Segment Start: EXERCISE DATA

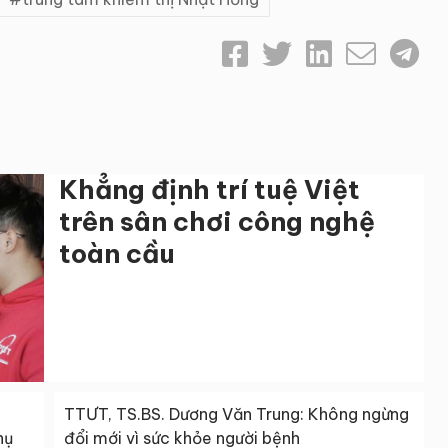
Khẳng định trí tuệ Việt
trên sân chơi công nghệ
toàn cầu
TTƯT, TS.BS. Dương Văn Trung: Không ngừng
hụ
đổi mới vì sức khỏe người bệnh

Segment End: EXERCISE DATA

None of the pictures should appear, though every line of the data above must be reproduced exactly.

- [OUTPUT BELOW]
Khẳng định trí tuệ Việt
trên sân chơi công nghệ
toàn cầu
TTƯT, TS.BS. Dương Văn Trung: Không ngừng
hụ
đổi mới vì sức khỏe người bệnh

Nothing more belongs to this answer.